Re: WriteBack Throttle kill the performace of the disk

Sage Weil <sage@xxxxxxxxxxxx> · Tue, 14 Oct 2014 06:22:47 -0700 (PDT)

On Tue, 14 Oct 2014, Mark Nelson wrote:
> On 10/14/2014 12:15 AM, Nicheal wrote:
> > Yes, Greg.
> > But Unix based system always have a parameter dirty_ratio to prevent
> > the system memory from being exhausted. If Journal speed is so fast
> > while backing store cannot catch up with Journal, then the backing
> > store write will be blocked by the hard limitation of system dirty
> > pages. The problem here may be that system call, sync(), cannot return
> > since the system always has lots of dirty pages. Consequently, 1)
> > FileStore::sync_entry() will be timeout and then ceph_osd_daemon
> > abort.  2) Even if the thread is not timed out, Since the Journal
> > committed point cannot be updated so that the Journal will be blocked,
> > waiting for the sync() return and update Journal committed point.
> > So the Throttle is added to solve the above problems, right?
> 
> Greg or Sam can correct me if I'm wrong, but I always thought of the
> wbthrottle code as being more an attempt to smooth out spikes in write
> throughput to prevent the journal from getting too far ahead of the backing
> store.  IE have more frequent, shorter flush periods rather than less frequent
> longer ones.  For Ceph that is's probably a reasonable idea since you want all
> of the OSDs behaving as consistently as possible to prevent hitting the max
> outstanding client IOs/Bytes on the client and starving other ready OSDs.  I'm
> not sure it's worked out in practice as well as it might have in theory,
> though I'm not sure we've really investigated what's going on enough to be
> sure.

Right.  The fdatasync strategy means that the overall throughput is lower, 
but the latencies are much more consistent.  Without the throttling we had 
huge spikes, which is even more problematic.

> > However, in my tested ARM ceph cluster(3nodes, 9osds, 3osds/node), it
> > will cause problem (SSD as journal, and HDD as data disk, fio 4k
> > ramdom write iodepth 64):
> >      WritebackThrottle enable: Based on blktrace, we trace the back-end
> > hdd io behaviour.

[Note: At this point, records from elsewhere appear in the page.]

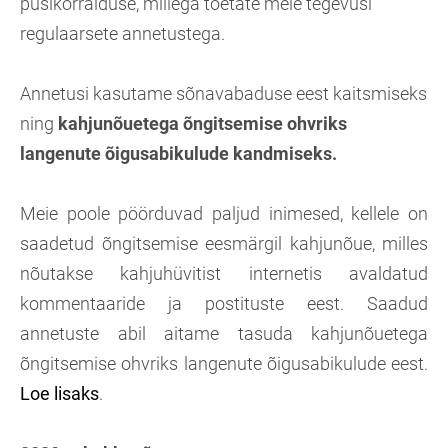
püsikorralduse, millega toetate meie tegevusi
regulaarsete annetustega.
Annetusi kasutame sõnavabaduse eest kaitsmiseks
ning
kahjunõuetega õngitsemise ohvriks
langenute õigusabikulude kandmiseks.
Meie poole pöörduvad paljud inimesed, kellele on
saadetud õngitsemise eesmärgil kahjunõue, milles
nõutakse kahjuhüvitist internetis avaldatud
kommentaaride ja postituste eest. Saadud
annetuste abil aitame tasuda kahjunõuetega
õngitsemise ohvriks langenute õigusabikulude eest.
Loe lisaks
.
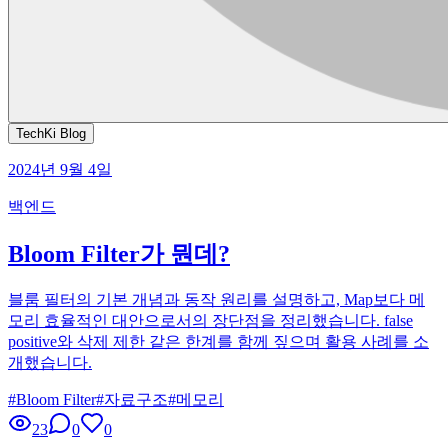
TechKi Blog
2024년 9월 4일
백엔드
Bloom Filter가 뭔데?
블룸 필터의 기본 개념과 동작 원리를 설명하고, Map보다 메
모리 효율적인 대안으로서의 장단점을 정리했습니다. false
positive와 삭제 제한 같은 한계를 함께 짚으며 활용 사례를 소
개했습니다.
#
Bloom Filter
#
자료구조
#
메모리
23
0
0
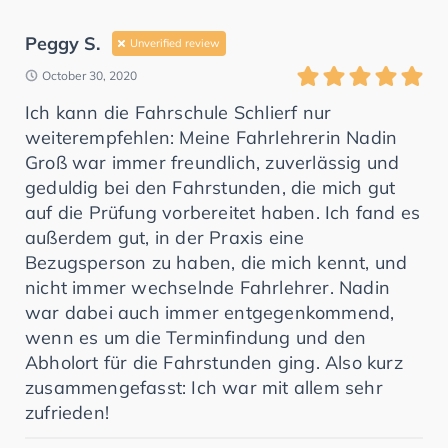
Peggy S.
Unverified review
October 30, 2020
Ich kann die Fahrschule Schlierf nur
weiterempfehlen: Meine Fahrlehrerin Nadin
Groß war immer freundlich, zuverlässig und
geduldig bei den Fahrstunden, die mich gut
auf die Prüfung vorbereitet haben. Ich fand es
außerdem gut, in der Praxis eine
Bezugsperson zu haben, die mich kennt, und
nicht immer wechselnde Fahrlehrer. Nadin
war dabei auch immer entgegenkommend,
wenn es um die Terminfindung und den
Abholort für die Fahrstunden ging. Also kurz
zusammengefasst: Ich war mit allem sehr
zufrieden!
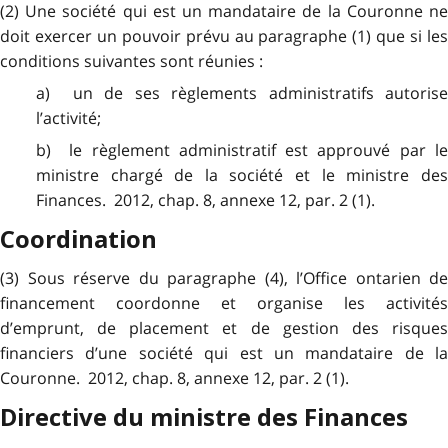
(2) Une société qui est un mandataire de la Couronne ne
doit exercer un pouvoir prévu au paragraphe (1) que si les
conditions suivantes sont réunies :
a) un de ses règlements administratifs autorise
l’activité;
b) le règlement administratif est approuvé par le
ministre chargé de la société et le ministre des
Finances. 2012, chap. 8, annexe 12, par. 2 (1).
Coordination
(3) Sous réserve du paragraphe (4), l’Office ontarien de
financement coordonne et organise les activités
d’emprunt, de placement et de gestion des risques
financiers d’une société qui est un mandataire de la
Couronne. 2012, chap. 8, annexe 12, par. 2 (1).
Directive du ministre des Finances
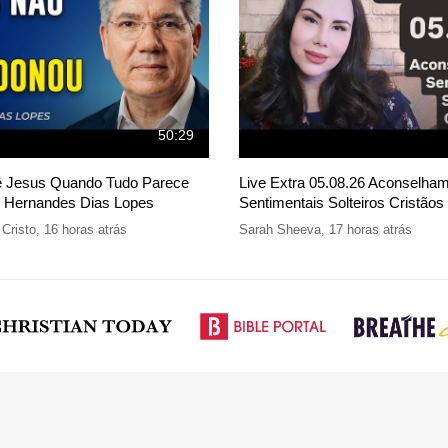
50:29
e Jesus Quando Tudo Parece
Live Extra 05.08.26 Aconselha
- Hernandes Dias Lopes
Sentimentais Solteiros Cristãos
Cristo
,
16 horas atrás
Sarah Sheeva
,
17 horas atrás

Because of frequently calling fdatasync() in
> > Writeback Throttle, it cause every back-end hdd spent more time to
> > finish one io. This causes the total sync time longer. For example,
> > default sync_max_interval is 5 seconds, total dirty data in 5 seconds
> > is 10M. If I disable WritebackThrottle, 10M dirty data will be sync to
> > disk within 4 second, So cat /proc/meminfo, the dirty data of my
> > system is always clean(near zero). However, If I enable
> > WritebackThrottle, fdatasync() slows down the sync process. Thus, it
> > seems 8-9M random io will be sync to the disk within 5s. Thus the
> > dirty data is always growing to the critical point (system
> > up-limitation), and then sync_entry() is always timed out. So I means,
> > in my case, disabling WritebackThrottle, I may always have 600 IOPS.
> > If enabling WritebackThrottle, IOPS always drop to 200 since fdatasync
> > cause back-end HDD disk overloaded.

It is true.  One could probably disable wbthrottle and carefully tune the 
kernel dirty_ratio and dirty_bytes.  As I recall the problem though was 
that it was inode writeback that was expensive, and there were not good 
kernel knobs for limiting the dirty items in that cache. I would be very 
interested in hearing about successes in this area.

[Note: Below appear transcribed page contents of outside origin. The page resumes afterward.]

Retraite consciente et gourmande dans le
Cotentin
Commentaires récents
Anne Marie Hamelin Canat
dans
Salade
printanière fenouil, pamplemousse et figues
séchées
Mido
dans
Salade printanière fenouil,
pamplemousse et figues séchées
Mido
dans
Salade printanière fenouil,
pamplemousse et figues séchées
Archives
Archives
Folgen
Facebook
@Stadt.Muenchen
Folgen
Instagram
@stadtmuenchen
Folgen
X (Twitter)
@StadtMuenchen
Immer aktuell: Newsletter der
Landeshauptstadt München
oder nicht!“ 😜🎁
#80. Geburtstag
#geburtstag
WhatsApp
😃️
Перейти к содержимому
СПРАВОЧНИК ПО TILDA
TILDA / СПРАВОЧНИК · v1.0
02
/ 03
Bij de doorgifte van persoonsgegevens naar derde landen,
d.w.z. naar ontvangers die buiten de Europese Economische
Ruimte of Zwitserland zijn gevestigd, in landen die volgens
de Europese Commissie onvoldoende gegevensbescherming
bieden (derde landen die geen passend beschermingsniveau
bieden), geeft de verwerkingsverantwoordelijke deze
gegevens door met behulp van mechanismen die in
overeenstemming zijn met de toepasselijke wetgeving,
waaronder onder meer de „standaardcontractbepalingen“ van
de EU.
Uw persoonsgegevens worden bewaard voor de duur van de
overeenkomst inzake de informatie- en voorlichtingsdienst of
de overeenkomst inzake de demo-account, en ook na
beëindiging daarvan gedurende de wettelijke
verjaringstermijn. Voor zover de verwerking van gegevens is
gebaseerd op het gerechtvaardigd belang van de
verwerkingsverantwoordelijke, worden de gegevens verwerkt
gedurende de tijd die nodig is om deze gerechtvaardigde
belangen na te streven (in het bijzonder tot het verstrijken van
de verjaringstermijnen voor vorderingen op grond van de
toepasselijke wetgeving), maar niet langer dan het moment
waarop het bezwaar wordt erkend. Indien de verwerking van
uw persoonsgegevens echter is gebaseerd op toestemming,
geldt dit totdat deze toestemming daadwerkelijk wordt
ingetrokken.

Another promising direction is the batched fsync experiment that Dave 
Chinner did a few months back.  I'm not what the status is in 
getting that into mainline, though, so it's not helpful anytime soon.

> >     So I would like that we can dynamically throttle the IOPS in
> > FileStore. We cannot know the average sync() speed of the back-end
> > Store since different disk own different IO performance. However, we
> > can trace the average write speed in FileStore and Journal, Also, we
> > can know, whether start_sync() is return and finished. Thus, If this
> > time, Journal is writing so fast that the back-end cannot catch up the
> > Journal(e.g. 1000IOPS/s). We cannot Throttle the Journal speed(e.g.
> > 800IOPS/s) in next operation interval(the interval maybe 1 to 5
> > seconds, in the third second, Thottle become 1000*e^-x where x is the
> > tick interval, ), if in this interval, Journal write reach the
> > limitation, the following submitting write should waiting in OSD
> > waiting queue.So in this way, Journal may provide a boosting IO, but
> > finally, back-end sync() will return and catch up with Journal become
> > we always slow down the Journal speed after several seconds.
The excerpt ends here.